The expected response is the full listing, retyped exactly, without its images.

# Provided material
= = = =
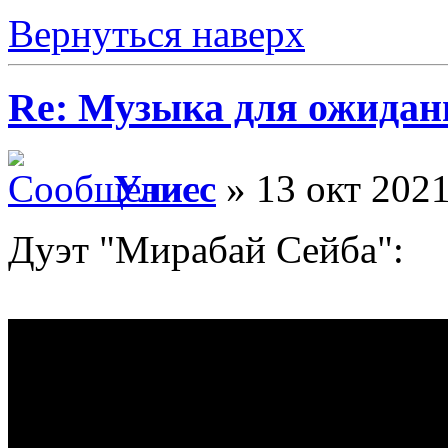
Вернуться наверх
Re: Музыка для ожидан
Улисс
» 13 окт 2021
Дуэт "Мирабай Сейба":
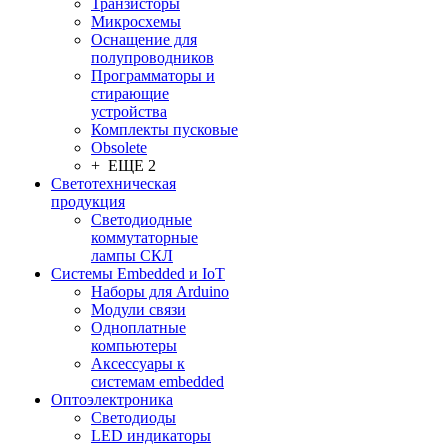
Транзисторы
Микросхемы
Оснащение для
полупроводников
Программаторы и
стирающие
устройства
Комплекты пусковые
Obsolete
+ ЕЩЕ 2
Светотехническая
продукция
Светодиодные
коммутаторные
лампы СКЛ
Системы Embedded и IoT
Наборы для Arduino
Модули связи
Одноплатные
компьютеры
Аксессуары к
системам embedded
Oптоэлектроника
Светодиоды
LED индикаторы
= = = =
# Output
Вернуться наверх
Re: Музыка для ожидан
Улисс
» 13 окт 2021
Дуэт "Мирабай Сейба":
Транзисторы
Микросхемы
Оснащение для
полупроводников
Программаторы и
стирающие
устройства
Комплекты пусковые
Obsolete
+ ЕЩЕ 2
Светотехническая
продукция
Светодиодные
коммутаторные
лампы СКЛ
Системы Embedded и IoT
Наборы для Arduino
Модули связи
Одноплатные
компьютеры
Аксессуары к
системам embedded
Oптоэлектроника
Светодиоды
LED индикаторы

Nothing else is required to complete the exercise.